Freeman was a dual-threat option after splitting time at second base and shortstop throughout 34 games. During that span, Freeman recorded a .233 average, 10 RBI, and eight stolen bases. Freeman was a dual-threat option after splitting time at second base and shortstop throughout 34 games.
Following his rookie season with the AZL Texas Rangers, Freeman discussed his overall performance and where he can improve heading into year two.
“Overall, my first year of professional baseball couldn’t go any better than the way it did,” Freeman said. “Our team had a bond that couldn’t be broken, we were all family to one another.”
The AZL Rangers started the season a little slow and finished strong with a championship ring.
Playing 56 games can take a toll on an athletes body both mentally and physically, especially transition from high school to the minor league system.
Freeman, drafted straight out of high school, discussed the rigorous workload in the minors.
“The first couple of weeks, physically, my body has never done that much throughout a day,” Freeman said. “It’s a whole day to get better whether in the weight room, conditioning field, tee work, extra defense, base running, etc.”
But as time goes on, it becomes a routine, and your body grows to get used to it.
The mental effects are a different story. Especially playing in the Arizona League. The sport of baseball has been the same game for Freeman throughout his career. But, going into the minors is different. Now you have teammates and coaches from diverse backgrounds.

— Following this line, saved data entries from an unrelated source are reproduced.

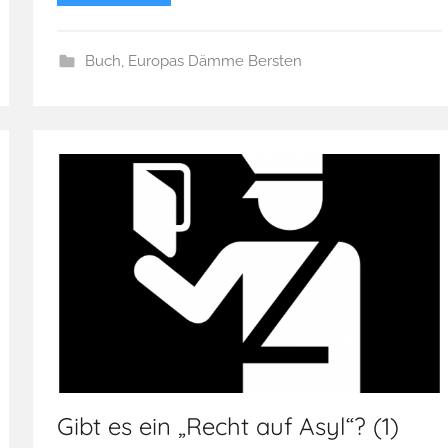
Buch
,
Europas Dämme Bersten
Gibt es ein „Recht auf Asyl“? (1)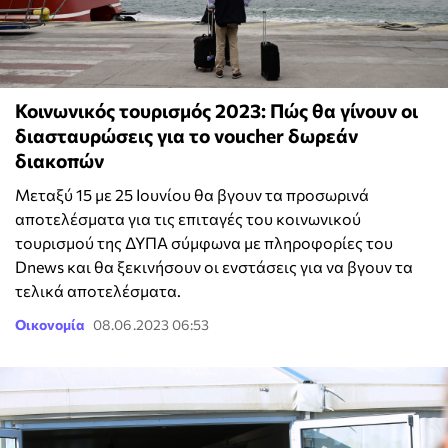
Κοινωνικός τουρισμός 2023: Πώς θα γίνουν οι
διασταυρώσεις για το voucher δωρεάν
διακοπών
Μεταξύ 15 με 25 Ιουνίου θα βγουν τα προσωρινά
αποτελέσματα για τις επιταγές του κοινωνικού
τουρισμού της ΔΥΠΑ σύμφωνα με πληροφορίες του
Dnews και θα ξεκινήσουν οι ενστάσεις για να βγουν τα
τελικά αποτελέσματα.
Οικονομία
08.06.2023 06:53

Now that it’s the offseason Freeman kicks off training to build upon a strong rookie season as he prepares for year two.
“This off-season, my goals never change, to get bigger, stronger, faster,” Freeman said. “We have an off season workout plan with the Rangers and can’t wait to get after it.”
Freeman thanks God for a great and healthy first year of professional baseball for the Texas Rangers. But, it’s just the start for the talented, young prospect.